|Owner||Carnegie Mellon University|
When architect B. Kenneth Johnstone was designing the lobby of the Graduate School of Industrial Administration, on the campus of the Carnegie Institute of Technology (now Carnegie Mellon University), he envisioned a simple work of art hanging against the subdued red marble wall welcoming students from Frew Street. He awarded the commission to Tech professor Robert Lepper, who instead proposed a complex mural sandblasted directly into the stone. The result, Reliefs, still meets graduate students entering the building, which is now known as the Tepper School of Business.
Architecturally, centralized meetings areas such as the lobby grew from the progressive curriculum of the school, which gave students great freedoms to determine their studies.

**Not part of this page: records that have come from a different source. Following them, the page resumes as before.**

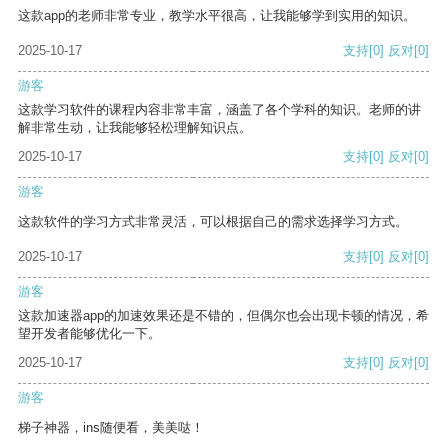
这款app的老师非常专业，教学水平很高，让我能够学到实用的知识。
2025-10-17
支持
[0]
反对
[0]
游客
这款学习软件的课程内容非常丰富，涵盖了各个学科的知识。老师的讲
解非常生动，让我能够轻松理解知识点。
2025-10-17
支持
[0]
反对
[0]
游客
这款软件的学习方式非常灵活，可以根据自己的需求选择学习方式。
2025-10-17
支持
[0]
反对
[0]
游客
这款加速器app的加速效果还是不错的，但偶尔也会出现卡顿的情况，希
望开发者能够优化一下。
2025-10-17
支持
[0]
反对
[0]
游客
梯子神器，ins随便看，美美哒！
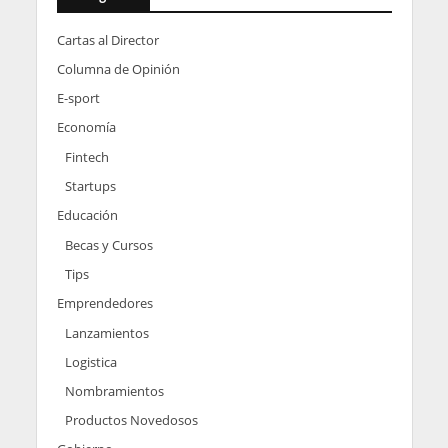
Cartas al Director
Columna de Opinión
E-sport
Economía
Fintech
Startups
Educación
Becas y Cursos
Tips
Emprendedores
Lanzamientos
Logistica
Nombramientos
Productos Novedosos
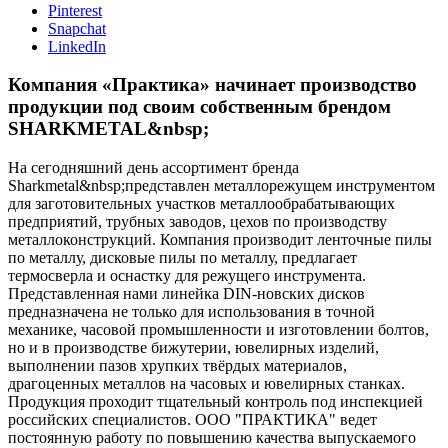
Pinterest
Snapchat
LinkedIn
Компания «Практика» начинает производство
продукции под своим собственным брендом
SHARKMETAL&nbsp;
На сегодняшний день ассортимент бренда
Sharkmetal&nbsp;представлен металлорежущем инструментом
для заготовительных участков металлообрабатывающих
предприятий, трубных заводов, цехов по производству
металлоконструкций. Компания производит ленточные пилы
по металлу, дисковые пилы по металлу, предлагает
термосверла и оснастку для режущего инструмента.
Представленная нами линейка DIN-новских дисков
предназначена не только для использования в точной
механике, часовой промышленности и изготовлении болтов,
но и в производстве бижутерии, ювелирных изделий,
выполнении пазов хрупких твёрдых материалов,
драгоценных металлов на часовых и ювелирных станках.
Продукция проходит тщательный контроль под инспекцией
российских специалистов. ООО "ПРАКТИКА" ведет
постоянную работу по повышению качества выпускаемого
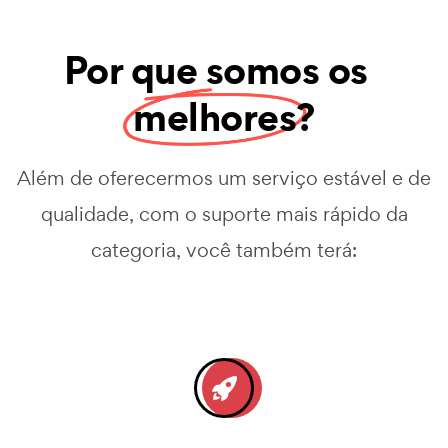
Por que somos os
melhores
?
Além de oferecermos um serviço estável e de
qualidade, com o suporte mais rápido da
categoria, você também terá:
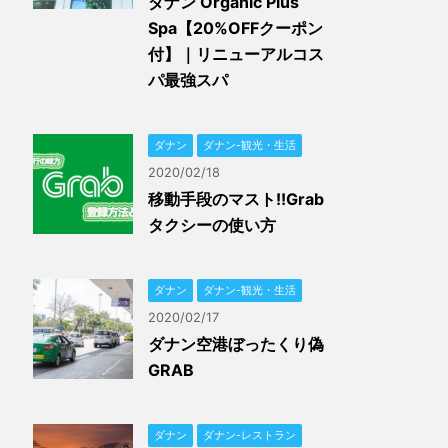
ダナン Organic Plus
Spa【20%OFFクーポン
付】｜リニューアルコス
パ最強スパ
ダナン
ダナン-観光・生活
2020/02/18
移動手段のマスト!!Grab
タクシーの使い方
ダナン
ダナン-観光・生活
2020/02/17
ダナン空港ぼったくり偽
GRAB
ダナン
ダナン-レストラン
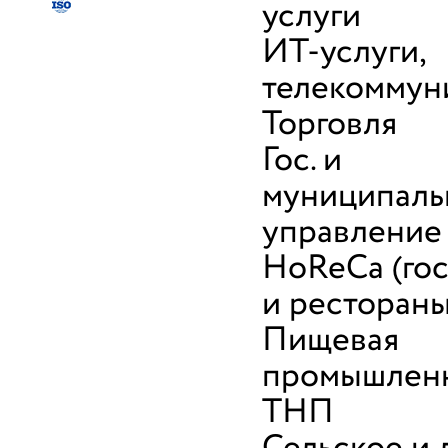
услуги
ИТ-услуги,
телекоммун
Торговля
Гос. и
муниципаль
управление
HoReCa (го
и рестораны
Пищевая
промышленн
ТНП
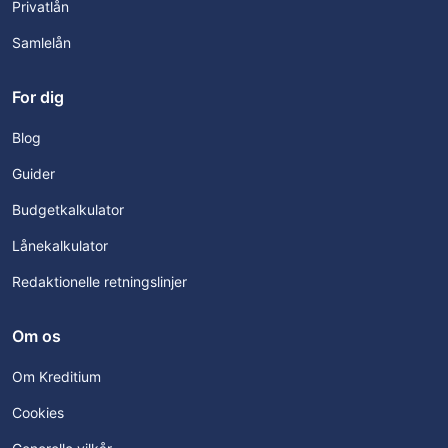
Privatlån
Samlelån
For dig
Blog
Guider
Budgetkalkulator
Lånekalkulator
Redaktionelle retningslinjer
Om os
Om Kreditium
Cookies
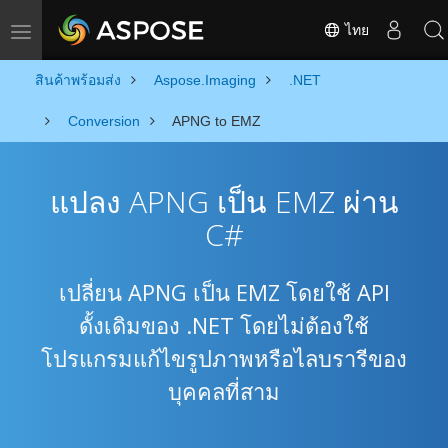
ไทย
Toggle navigation
สินค้าพร้อมส่ง
Aspose.Imaging
.NET
Conversion
APNG to EMZ
แปลง APNG เป็น EMZ ผ่าน
C#
เปลี่ยน APNG เป็น EMZ โดยใช้ API
ดั้งเดิมของ .NET โดยไม่ต้องใช้
โปรแกรมแก้ไขรูปภาพหรือไลบรารีของ
บุคคลที่สาม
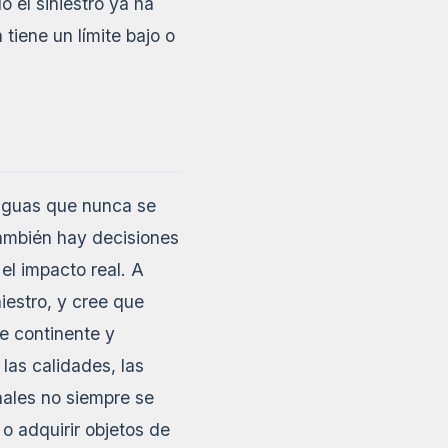
o el siniestro ya ha
tiene un límite bajo o
tiguas que nunca se
También hay decisiones
el impacto real. A
niestro, y cree que
e continente y
las calidades, las
nales no siempre se
 o adquirir objetos de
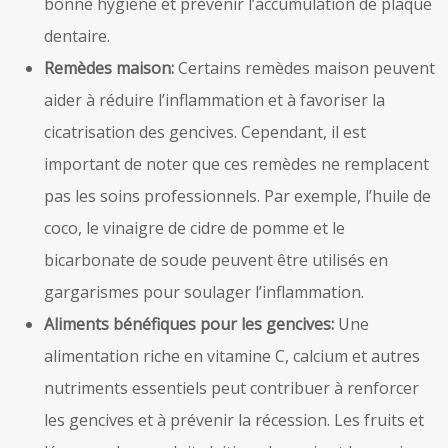
bonne hygiène et prévenir l’accumulation de plaque
dentaire.
Remèdes maison:
Certains remèdes maison peuvent
aider à réduire l’inflammation et à favoriser la
cicatrisation des gencives. Cependant, il est
important de noter que ces remèdes ne remplacent
pas les soins professionnels. Par exemple, l’huile de
coco, le vinaigre de cidre de pomme et le
bicarbonate de soude peuvent être utilisés en
gargarismes pour soulager l’inflammation.
Aliments bénéfiques pour les gencives:
Une
alimentation riche en vitamine C, calcium et autres
nutriments essentiels peut contribuer à renforcer
les gencives et à prévenir la récession. Les fruits et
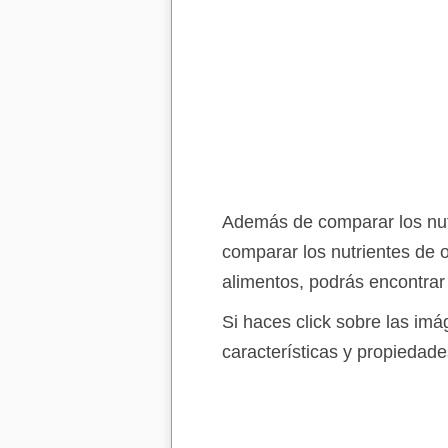
Además de comparar los nutr
comparar los nutrientes de 
alimentos, podrás encontrar
Si haces click sobre las im
características y propiedade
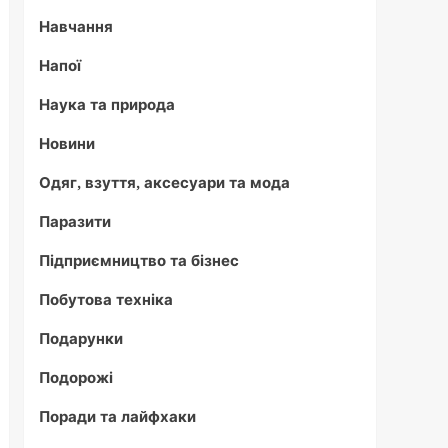
Навчання
Напої
Наука та природа
Новини
Одяг, взуття, аксесуари та мода
Паразити
Підприємництво та бізнес
Побутова техніка
Подарунки
Подорожі
Поради та лайфхаки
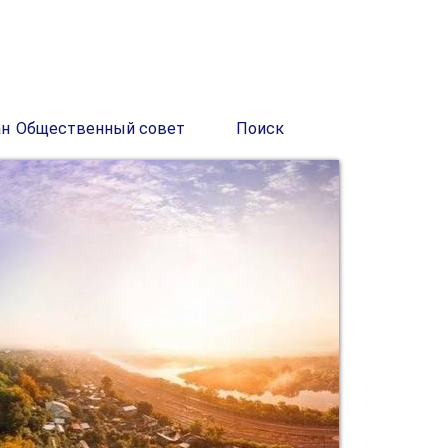
ан
Общественный совет
Поиск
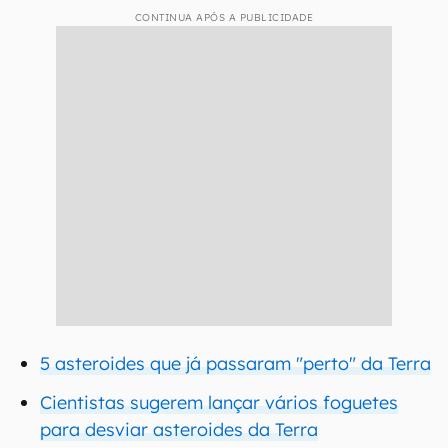
CONTINUA APÓS A PUBLICIDADE
5 asteroides que já passaram "perto" da Terra
Cientistas sugerem lançar vários foguetes
para desviar asteroides da Terra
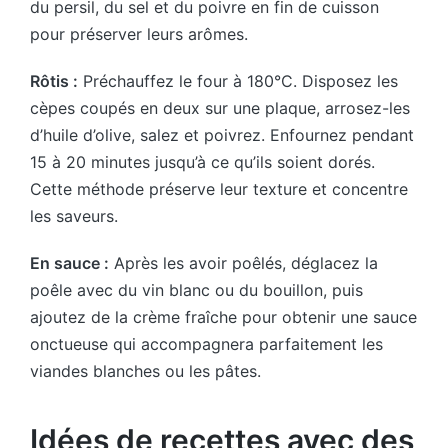
du persil, du sel et du poivre en fin de cuisson
pour préserver leurs arômes.
Rôtis :
Préchauffez le four à 180°C. Disposez les
cèpes coupés en deux sur une plaque, arrosez-les
d’huile d’olive, salez et poivrez. Enfournez pendant
15 à 20 minutes jusqu’à ce qu’ils soient dorés.
Cette méthode préserve leur texture et concentre
les saveurs.
En sauce :
Après les avoir poêlés, déglacez la
poêle avec du vin blanc ou du bouillon, puis
ajoutez de la crème fraîche pour obtenir une sauce
onctueuse qui accompagnera parfaitement les
viandes blanches ou les pâtes.
Idées de recettes avec des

Having spent a year at the Harvard Graduate School of Business, Lepper felt he had some understanding of the goal of industrial administration. His mural shows how the internal workings of a corporation can have global impacts. The sweep of the mural across the wall was intended to represent the complexity of industrial policy.
The first graduate program of its kind in the country, the GSIA was founded in 1949 with a $6 million gift from William Larimer Mellon Sr., founder of the Gulf Oil Corp. Visually, the mural spreads outward from a bronze bust of Mellon resting on a pedestal in front of the wall, beside a statement of purpose from Mellon: “Industrial opportunity means opportunity to create.” Using energetic horizontal and diagonal lines, Lepper connects a small rendering of the graduate school building at the center of the mural to pictorial representations of scientific and technological research (on the left), world economics (above) and social change (to the right). “The total aims at expression of the relation between the internal activity of administering business enterprise and the external influence of social forces,” Lepper explained in his design proposal. Given the Mellon family’s history in resource development, the mural includes several explicit references to the oil and natural gas industries, such as a drilling rig burrowing deep into a hostile geological formation and a fractioning column used for refining, as well as implicit symbols representing the global search for new reserves of energy. The mural also references the Mellon family’s early interests in real estate, lumber and railroads.
A native of Aspinwall, Robert Lepper (1906-1991) graduated from the Carnegie Institute of Technology in 1927 and returned as faculty member in 1930. He was instrumental in founding the School of Industrial Design and influenced a generation of artists, including Andy Warhol, Philip Pearlstein and Mel Bochner. Lepper designed murals for post offices in Grayling, Michigan and Caldwell, Ohio, as well as for the University of West Virginia. He retired from Carnegie Mellon University in 1975.